I’d scoured the internet for something to wear to the concert that felt fun but wouldn’t make me stand out too much. Something “appropriate.” Something that said, “mother of the Swiftie.” I’d landed on a black, white and red 22-style shirt that had brandished a lyric that resonated deeply with me: I cry a lot, but I am so productive. I threw it on with red pants and a pair of rhinestone tennis shoes.

 

“What era am I?” I asked Chloe.

 

She surveyed the pieces. “We’ll call you a mash-up.”

 

In all of my own writing and research, I’d developed a fascination with Victorian asylums. During the countless neurological exams I’d undergone during a stay in the hospital, nurses and residents and students had all talked about me as if I wasn’t in the room. And in a way I hadn’t been. I had disappeared to a place deep within myself, a place where I could forget what was happening. Where I could not just cope, but thrive inside my own imagination. For thirty solid days, I couldn’t talk (at least not in any way that made sense), but I could still write.  

 

I scribbled on paper and typed on typewriters (I could not be in or under lights, much less staring at a screen). I arranged Mardi Gras beads into neurons. I trimmed and glued photos of the women who’d had my same disorder, the ones treated with water hoses and electric shocks. Then I lied to myself, saying no one would understand, and I tucked them all away in drawers and trash bins.

 

I had been told for so long that my words – MY words, not the ones I’d been trained and paid to write – had no value, that I had bought into the lie and even perpetuated it onto other wonderfully creative women.

 

Alchemy is the only word I have for the moment Taylor Swift stepped onto the stage at the Superdome in her The Tortured Poets Department era.

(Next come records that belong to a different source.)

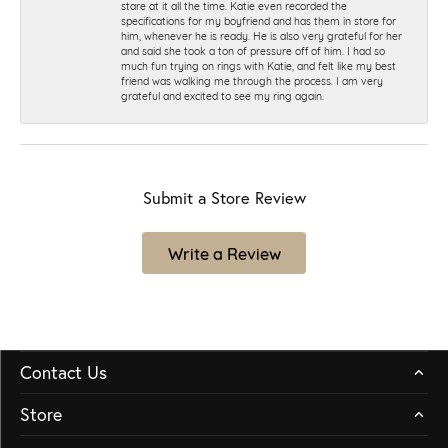
stare at it all the time. Katie even recorded the
specifications for my boyfriend and has them in store for
him, whenever he is ready. He is also very grateful for her
and said she took a ton of pressure off of him. I had so
much fun trying on rings with Katie, and felt like my best
friend was walking me through the process. I am very
grateful and excited to see my ring again.
Submit a Store Review
Write a Review
Contact Us
Store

It defies logic and reason and words, but there with 65,000 witnesses, I saw with every cell in my body that every single impulse and idea I have as an artist and a writer and a filmmaker is not meant to be swept into a closet, hidden beneath a bushel.

 

My art is not a source of shame, a dirty little secret.

 

It is meant to be shared.

 

Walking out of that concert, I knew I would come home and create this website with no other goal than stepping into my own, authentic expression. The fact that TTPD was, is, and will always be my era was as black-and-white as Taylor’s dress.

 

However, it’s time to give my own Inner Tortured Poet—and her deep-seated belief that no one will care what I have to say—the (bespoke Louboutin) boot.